» **WORK REQUIRED**
What is needed is a faithful copy of all the entries, with no pictures in it.

» **DATA SUPPLIED**
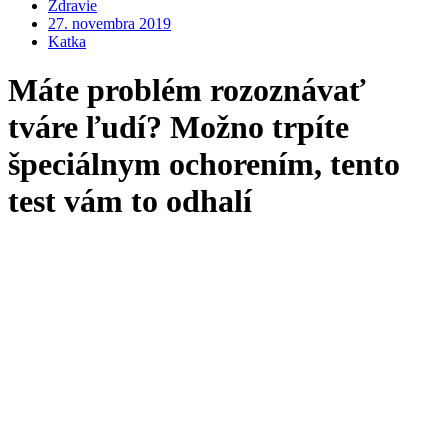
Zdravie
27. novembra 2019
Katka
Máte problém rozoznávať
tváre ľudí? Možno trpíte
špeciálnym ochorením, tento
test vám to odhalí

» **RESULT OF THIS TASK**
Zdravie
27. novembra 2019
Katka
Máte problém rozoznávať
tváre ľudí? Možno trpíte
špeciálnym ochorením, tento
test vám to odhalí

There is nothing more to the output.